Public high school in Mississippi, US

Cleveland High School was a public high school that served students in grades 9–12, located in Cleveland, Mississippi. After it and East Side High were ordered to consolidate, it was renamed Cleveland Central High School, and East Side High was converted to Cleveland Central Middle School. It was a part of the Cleveland School District.

==History==
Cleveland High School opened its doors October 15, 1906, with A. K. Eckles as principal. The original building, a two-story colonial design with four classrooms, was located where the present building now stands. The school's first athletic event was a baseball game in April 1907. The CHS band was first organized in 1909 [there is strong evidence that suggests CHS had the first high school band in Mississippi]. The first graduation was held in June 1910; there were four graduates. An addition with an auditorium was added to the original structure in 1916. Fire destroyed this building in 1918.

A new, three-story brick building, designed to be the "largest and handsomest" school in Mississippi, was completed at the same location in 1921. On this campus in 1922, the movement that led to the creation of Delta State University began. CHS was the sponsor of Cleveland's first Boy Scout troop, and, at various times, served as the meeting place of the First Methodist Church, the local Jewish community, the Rotary Club, the Exchange Club, and the Delta Medical Association. Also in 1922, CHS was accredited by the Southern Association of Colleges and Schools. The school's first of 30 state championships was won in 1935 in Debate.

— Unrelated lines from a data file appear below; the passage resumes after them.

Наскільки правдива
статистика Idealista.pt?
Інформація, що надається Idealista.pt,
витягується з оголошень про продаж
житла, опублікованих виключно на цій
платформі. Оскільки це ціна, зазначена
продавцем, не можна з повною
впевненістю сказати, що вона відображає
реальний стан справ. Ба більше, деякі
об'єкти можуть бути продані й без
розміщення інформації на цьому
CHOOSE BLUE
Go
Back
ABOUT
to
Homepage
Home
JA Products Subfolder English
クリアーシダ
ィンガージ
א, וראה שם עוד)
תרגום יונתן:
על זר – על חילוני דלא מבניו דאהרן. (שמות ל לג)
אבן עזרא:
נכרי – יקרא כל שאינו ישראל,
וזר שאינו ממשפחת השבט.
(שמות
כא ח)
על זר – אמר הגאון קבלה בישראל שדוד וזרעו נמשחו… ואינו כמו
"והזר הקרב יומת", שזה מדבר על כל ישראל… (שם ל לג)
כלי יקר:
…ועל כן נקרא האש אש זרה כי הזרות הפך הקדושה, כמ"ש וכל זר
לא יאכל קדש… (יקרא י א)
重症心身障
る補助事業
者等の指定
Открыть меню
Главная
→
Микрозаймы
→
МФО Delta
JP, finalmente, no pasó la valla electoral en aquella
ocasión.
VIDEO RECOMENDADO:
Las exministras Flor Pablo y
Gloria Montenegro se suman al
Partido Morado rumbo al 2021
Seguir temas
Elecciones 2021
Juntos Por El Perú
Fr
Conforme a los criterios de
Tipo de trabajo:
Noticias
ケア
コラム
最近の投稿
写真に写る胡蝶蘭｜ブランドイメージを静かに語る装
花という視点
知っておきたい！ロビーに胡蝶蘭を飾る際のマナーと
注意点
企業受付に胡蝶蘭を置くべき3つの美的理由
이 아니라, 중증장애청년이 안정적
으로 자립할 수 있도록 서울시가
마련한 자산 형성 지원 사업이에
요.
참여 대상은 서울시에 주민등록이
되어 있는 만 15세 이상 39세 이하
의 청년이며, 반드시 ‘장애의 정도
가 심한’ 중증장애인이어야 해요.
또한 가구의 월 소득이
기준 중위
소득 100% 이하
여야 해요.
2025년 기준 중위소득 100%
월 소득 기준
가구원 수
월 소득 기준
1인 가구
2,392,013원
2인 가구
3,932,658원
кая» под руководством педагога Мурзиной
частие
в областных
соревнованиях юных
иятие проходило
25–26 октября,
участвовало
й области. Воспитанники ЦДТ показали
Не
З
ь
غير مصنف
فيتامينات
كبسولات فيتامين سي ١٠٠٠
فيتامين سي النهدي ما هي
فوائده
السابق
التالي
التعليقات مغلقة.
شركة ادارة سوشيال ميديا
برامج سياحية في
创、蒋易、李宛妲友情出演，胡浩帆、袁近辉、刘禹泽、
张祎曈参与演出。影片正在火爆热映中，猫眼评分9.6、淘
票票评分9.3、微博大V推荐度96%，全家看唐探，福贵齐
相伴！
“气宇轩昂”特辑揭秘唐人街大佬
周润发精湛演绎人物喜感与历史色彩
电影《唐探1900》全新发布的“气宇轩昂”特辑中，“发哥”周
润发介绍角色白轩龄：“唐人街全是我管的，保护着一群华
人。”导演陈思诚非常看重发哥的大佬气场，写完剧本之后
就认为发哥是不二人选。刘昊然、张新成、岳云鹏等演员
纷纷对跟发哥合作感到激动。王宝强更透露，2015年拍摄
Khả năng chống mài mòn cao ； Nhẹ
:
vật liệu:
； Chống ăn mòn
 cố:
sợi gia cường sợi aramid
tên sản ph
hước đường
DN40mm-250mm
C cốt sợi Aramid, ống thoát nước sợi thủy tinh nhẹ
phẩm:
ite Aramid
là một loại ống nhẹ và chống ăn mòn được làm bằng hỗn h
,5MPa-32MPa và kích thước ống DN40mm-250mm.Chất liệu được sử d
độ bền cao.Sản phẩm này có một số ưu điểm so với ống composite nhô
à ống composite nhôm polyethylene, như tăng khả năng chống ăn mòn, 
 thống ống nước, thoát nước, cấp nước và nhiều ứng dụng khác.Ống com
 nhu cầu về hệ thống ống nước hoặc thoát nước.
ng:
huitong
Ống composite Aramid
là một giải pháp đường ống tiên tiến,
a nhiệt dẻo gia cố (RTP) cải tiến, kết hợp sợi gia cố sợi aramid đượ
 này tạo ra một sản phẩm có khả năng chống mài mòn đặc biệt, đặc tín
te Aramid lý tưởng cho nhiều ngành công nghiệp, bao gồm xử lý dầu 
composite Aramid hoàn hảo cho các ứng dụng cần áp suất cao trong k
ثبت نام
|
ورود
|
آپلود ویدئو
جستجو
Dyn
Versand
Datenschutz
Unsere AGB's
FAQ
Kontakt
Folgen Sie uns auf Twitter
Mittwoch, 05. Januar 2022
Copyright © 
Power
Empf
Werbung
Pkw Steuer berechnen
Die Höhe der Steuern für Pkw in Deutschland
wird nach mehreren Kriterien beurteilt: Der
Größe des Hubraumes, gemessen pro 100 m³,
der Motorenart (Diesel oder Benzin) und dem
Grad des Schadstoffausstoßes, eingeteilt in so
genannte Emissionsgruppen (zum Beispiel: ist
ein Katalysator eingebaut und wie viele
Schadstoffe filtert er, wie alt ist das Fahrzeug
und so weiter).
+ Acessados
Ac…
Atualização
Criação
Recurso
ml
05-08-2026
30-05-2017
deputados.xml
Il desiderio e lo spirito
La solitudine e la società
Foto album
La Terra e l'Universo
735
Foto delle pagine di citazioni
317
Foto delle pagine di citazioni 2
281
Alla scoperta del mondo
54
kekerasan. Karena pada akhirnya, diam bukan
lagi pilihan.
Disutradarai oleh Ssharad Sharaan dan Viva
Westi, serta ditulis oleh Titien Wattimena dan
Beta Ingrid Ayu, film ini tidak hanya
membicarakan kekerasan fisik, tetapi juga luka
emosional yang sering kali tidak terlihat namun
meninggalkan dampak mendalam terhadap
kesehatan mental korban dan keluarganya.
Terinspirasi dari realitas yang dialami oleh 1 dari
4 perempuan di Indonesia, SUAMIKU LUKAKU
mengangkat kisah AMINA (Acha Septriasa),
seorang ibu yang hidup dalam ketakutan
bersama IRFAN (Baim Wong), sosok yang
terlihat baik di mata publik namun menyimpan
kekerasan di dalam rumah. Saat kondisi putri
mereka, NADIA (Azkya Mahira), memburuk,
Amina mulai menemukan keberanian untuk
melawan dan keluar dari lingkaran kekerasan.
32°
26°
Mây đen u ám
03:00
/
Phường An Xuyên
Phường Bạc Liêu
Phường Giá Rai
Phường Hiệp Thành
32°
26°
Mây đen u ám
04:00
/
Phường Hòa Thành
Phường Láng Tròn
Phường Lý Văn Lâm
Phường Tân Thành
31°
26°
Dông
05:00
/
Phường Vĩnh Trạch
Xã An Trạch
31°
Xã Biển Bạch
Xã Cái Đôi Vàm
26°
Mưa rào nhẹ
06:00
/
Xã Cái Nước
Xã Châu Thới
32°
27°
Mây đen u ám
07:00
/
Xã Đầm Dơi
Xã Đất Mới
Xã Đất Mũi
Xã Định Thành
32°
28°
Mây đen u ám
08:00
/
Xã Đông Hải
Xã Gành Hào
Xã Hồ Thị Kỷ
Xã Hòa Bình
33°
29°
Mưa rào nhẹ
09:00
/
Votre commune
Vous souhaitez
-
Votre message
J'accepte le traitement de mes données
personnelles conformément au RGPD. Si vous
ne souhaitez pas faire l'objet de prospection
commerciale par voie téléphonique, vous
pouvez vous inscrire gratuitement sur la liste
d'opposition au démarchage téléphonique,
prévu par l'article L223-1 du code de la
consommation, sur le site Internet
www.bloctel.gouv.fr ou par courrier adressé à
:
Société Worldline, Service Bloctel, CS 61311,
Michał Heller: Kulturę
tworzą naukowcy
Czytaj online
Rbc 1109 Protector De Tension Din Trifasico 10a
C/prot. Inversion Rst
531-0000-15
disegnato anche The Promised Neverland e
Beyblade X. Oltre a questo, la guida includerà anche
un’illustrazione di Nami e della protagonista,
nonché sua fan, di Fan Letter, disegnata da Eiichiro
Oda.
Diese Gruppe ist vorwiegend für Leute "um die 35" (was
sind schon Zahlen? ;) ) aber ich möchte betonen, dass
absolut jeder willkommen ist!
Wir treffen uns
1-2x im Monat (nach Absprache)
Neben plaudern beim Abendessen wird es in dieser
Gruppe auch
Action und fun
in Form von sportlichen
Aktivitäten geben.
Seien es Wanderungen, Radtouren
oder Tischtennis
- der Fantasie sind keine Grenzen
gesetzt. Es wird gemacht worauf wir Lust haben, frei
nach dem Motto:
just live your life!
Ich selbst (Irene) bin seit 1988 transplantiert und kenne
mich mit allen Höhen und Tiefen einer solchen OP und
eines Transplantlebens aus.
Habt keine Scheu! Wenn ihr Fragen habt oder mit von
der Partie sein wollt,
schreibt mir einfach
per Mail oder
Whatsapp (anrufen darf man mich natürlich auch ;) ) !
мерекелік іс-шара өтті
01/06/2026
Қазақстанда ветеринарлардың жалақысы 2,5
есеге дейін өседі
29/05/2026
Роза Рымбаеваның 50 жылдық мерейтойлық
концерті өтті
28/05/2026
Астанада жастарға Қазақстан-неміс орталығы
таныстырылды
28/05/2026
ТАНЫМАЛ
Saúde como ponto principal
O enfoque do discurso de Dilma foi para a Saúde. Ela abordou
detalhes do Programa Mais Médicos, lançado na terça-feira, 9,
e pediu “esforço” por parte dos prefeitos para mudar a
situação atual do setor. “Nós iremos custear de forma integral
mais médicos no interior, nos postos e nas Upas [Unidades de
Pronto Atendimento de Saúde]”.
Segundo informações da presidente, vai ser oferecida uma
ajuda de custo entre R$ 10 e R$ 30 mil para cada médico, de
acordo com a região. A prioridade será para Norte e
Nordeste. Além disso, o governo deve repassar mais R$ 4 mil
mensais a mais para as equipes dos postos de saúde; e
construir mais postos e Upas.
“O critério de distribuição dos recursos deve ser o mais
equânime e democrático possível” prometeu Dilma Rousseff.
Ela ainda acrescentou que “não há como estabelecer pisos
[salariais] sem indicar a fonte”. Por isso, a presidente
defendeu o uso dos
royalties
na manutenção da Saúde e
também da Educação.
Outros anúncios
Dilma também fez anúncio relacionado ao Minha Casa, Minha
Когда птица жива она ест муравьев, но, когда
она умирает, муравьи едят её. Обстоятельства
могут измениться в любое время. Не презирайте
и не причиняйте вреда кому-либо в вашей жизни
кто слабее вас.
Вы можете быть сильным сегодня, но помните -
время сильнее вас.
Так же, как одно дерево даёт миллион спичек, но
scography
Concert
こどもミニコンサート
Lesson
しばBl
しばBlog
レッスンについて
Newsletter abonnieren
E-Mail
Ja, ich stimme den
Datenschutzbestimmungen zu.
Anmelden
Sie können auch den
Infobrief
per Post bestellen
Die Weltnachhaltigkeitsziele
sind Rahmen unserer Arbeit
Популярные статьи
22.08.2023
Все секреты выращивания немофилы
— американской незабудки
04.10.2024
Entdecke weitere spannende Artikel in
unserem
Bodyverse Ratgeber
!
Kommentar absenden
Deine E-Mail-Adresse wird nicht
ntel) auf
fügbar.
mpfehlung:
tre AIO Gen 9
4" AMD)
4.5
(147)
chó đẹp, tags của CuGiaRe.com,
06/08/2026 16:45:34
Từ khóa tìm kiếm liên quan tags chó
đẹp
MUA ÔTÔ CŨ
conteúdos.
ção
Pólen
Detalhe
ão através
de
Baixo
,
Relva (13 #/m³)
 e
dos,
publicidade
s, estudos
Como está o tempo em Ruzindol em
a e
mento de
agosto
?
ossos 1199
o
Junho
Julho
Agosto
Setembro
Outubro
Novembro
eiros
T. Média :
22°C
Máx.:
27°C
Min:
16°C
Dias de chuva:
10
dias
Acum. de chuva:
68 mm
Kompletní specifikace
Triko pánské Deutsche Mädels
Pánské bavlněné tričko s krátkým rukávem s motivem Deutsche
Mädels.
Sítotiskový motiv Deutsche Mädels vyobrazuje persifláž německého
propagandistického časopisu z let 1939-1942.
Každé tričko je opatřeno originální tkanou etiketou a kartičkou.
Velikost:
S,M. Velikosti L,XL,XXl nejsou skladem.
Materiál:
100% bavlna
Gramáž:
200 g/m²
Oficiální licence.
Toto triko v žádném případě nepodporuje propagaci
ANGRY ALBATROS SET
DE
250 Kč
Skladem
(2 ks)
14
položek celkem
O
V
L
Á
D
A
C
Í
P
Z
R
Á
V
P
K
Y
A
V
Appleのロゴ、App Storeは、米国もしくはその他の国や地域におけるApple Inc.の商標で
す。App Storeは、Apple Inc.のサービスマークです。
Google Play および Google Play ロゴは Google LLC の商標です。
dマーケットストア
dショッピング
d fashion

During World War II, some 600 CHS alumni and students served in the U.S. military; sixteen died in the war. The epicenter of patriotic activity in Cleveland during World War II, Cleveland High School's second building was destroyed by fire Christmas Eve, 1945.

The present high school building and cafeteria were completed in 1950, the band hall in 1963.

Integrated in 1965, CHS was the first public school in the Mississippi Delta to admit black students. Integration came as a result of a racial discrimination lawsuit first filed in 1965.

About 200 black students who were otherwise assigned to East Side High School enrolled in Cleveland High School immediately after the Cleveland School District established a "freedom of choice" plan allowing students to transfer to any school in the district.

In 2000, hundreds of alumni, students, and parents volunteered thousands of man-hours giving the school a much-needed makeover. Cleveland High School celebrated its 100th birthday in October 2006 with a three-day Centennial Celebration that was attended by more than 700 alumni and guests. In October 2008, a Mississippi Historical Marker honoring Margaret Wade ('29) was placed on the school's front lawn. The school's 100th graduating class celebrated its commencement in May 2010.

By 2015 Cleveland High had become racially mixed, while the other high school in Cleveland, East Side High retained an overwhelming black majority. Sharon Lerner of The Atlantic wrote that "a fondness for the current incarnation of Cleveland High" had developed, and that some Cleveland residents did not want to risk this by forcing Cleveland High to consolidate with East Side. This remained a possibility as the racial discrimination suit was still active. Jim Tims, a former member of the Cleveland School Board, stated that by consolidating the schools the single high school would be about 30% white, and that since White people do not wish to be "a small minority" they would engage in white flight and enroll in nearby majority white private schools.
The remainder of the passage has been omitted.